Parsoid needs a core-compatible LinkTarget interface
Closed, ResolvedPublic

Description

A number of methods of ParserOutput currently take a Title or Title-related class, like LinkTarget, as arguments. This leads to two problems:

  1. Parsoid can not directly define an API with these methods, because the Title class is part of core and Parsoid can't reference it without introducing a circular dependency between core and Parsoid. Further the Title class is too enmeshed in core to allow easy refactoring into an independent library.
  2. Eager resolution of strings into Titles causes inefficient database churn. It is preferable to use types which either avoid requiring database queries entirely, or to the extent they are required (for example, to look up the article ID associated with a title), perform such queries in batches.

'''OLD PLAN:'''
To solve both of these issues we propose to introduce a LazyLinkTarget class, and accept LazyLinkTarget|LinkTarget as arguments to ParserOutput. We will attempt to defer resolution of LazyLinkTarget as long as possible, so that it is possible to do so in a batch only as needed.

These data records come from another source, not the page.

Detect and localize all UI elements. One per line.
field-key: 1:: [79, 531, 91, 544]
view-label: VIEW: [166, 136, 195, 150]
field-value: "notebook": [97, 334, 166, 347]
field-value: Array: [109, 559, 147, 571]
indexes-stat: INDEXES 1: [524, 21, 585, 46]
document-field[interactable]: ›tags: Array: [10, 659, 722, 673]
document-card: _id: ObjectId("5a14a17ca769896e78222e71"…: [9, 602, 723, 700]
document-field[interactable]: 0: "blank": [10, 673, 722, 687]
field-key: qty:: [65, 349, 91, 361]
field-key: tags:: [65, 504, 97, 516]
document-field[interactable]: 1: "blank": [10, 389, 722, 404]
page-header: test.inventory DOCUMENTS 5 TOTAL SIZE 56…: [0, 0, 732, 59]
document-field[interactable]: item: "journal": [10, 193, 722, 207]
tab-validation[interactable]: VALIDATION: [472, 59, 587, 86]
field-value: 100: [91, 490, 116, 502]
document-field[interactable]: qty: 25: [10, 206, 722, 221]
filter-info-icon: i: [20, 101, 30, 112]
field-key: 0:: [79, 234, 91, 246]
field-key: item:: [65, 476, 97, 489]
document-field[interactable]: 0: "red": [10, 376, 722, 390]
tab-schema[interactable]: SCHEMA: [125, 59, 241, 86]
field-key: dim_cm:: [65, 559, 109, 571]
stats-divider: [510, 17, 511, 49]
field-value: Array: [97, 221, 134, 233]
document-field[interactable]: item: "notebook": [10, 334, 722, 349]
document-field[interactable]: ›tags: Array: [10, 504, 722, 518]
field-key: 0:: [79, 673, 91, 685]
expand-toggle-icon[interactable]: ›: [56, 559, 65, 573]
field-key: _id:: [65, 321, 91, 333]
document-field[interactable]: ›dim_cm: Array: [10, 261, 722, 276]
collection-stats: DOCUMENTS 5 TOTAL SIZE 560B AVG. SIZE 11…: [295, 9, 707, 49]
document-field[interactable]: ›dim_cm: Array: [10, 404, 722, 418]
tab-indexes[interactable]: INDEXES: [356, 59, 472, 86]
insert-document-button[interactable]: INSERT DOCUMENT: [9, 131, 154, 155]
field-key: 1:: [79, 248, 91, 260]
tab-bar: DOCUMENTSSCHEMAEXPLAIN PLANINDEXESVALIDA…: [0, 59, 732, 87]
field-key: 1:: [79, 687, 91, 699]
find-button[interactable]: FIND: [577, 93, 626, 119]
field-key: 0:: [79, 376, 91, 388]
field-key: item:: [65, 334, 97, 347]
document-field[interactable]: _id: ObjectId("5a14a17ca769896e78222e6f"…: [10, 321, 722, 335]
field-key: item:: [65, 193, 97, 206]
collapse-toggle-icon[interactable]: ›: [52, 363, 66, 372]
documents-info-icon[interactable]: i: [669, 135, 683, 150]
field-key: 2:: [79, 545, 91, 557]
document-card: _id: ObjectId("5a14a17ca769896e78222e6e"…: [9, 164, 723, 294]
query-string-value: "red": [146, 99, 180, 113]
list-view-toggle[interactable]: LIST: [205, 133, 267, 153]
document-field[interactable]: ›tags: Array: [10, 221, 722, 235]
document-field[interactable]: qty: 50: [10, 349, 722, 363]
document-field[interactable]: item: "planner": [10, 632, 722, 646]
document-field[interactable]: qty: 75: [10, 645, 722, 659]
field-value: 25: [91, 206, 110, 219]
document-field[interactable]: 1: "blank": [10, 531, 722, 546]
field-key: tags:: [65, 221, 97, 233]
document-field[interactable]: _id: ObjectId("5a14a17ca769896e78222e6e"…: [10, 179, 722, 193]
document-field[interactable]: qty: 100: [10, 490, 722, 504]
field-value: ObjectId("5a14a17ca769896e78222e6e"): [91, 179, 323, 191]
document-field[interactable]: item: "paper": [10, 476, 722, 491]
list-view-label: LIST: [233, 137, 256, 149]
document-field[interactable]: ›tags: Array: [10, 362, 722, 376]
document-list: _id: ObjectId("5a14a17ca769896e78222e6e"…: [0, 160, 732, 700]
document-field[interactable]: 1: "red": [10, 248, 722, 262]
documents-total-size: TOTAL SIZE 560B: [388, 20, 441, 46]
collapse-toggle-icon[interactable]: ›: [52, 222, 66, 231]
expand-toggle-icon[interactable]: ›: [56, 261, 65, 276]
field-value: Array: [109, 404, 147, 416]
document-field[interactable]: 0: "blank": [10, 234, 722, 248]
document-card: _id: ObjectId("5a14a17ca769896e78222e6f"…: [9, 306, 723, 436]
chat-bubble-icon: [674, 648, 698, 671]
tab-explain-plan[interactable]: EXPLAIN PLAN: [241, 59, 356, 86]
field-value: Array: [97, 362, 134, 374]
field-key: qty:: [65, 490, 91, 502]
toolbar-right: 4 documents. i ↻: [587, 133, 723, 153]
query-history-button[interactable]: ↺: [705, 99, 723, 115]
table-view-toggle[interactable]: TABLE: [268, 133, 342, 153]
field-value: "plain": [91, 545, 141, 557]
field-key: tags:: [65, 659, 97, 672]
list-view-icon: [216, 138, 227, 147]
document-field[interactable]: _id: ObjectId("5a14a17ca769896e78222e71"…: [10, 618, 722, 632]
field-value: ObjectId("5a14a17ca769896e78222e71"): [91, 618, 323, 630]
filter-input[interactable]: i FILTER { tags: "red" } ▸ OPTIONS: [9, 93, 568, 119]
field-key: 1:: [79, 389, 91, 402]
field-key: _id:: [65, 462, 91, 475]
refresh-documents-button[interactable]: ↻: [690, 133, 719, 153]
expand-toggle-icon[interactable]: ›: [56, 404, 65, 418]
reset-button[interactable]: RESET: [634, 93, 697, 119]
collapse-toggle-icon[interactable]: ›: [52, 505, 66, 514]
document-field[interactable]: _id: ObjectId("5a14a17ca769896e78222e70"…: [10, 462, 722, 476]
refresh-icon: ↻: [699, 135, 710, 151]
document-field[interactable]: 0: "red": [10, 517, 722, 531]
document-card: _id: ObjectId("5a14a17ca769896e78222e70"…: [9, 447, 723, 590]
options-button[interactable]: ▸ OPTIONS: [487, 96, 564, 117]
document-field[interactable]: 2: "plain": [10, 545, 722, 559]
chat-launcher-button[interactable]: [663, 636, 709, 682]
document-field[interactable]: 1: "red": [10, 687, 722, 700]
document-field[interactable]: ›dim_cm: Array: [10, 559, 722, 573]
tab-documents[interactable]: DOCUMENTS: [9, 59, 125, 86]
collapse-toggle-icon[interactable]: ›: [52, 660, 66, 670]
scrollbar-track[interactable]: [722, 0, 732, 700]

We'll also introduce a "LazyLinkTarget" factory type in Parsoid, which turns strings (or ints, see comment below) into "LazyLinkTarget" objects. This can be a marker interface in standalone Parsoid, since Parsoid never needs to be able to interrogate a LazyLinkTarget in any way. In core, the LazyLinkTarget factory would be instantiated in such a way that title resolution occurs in batches.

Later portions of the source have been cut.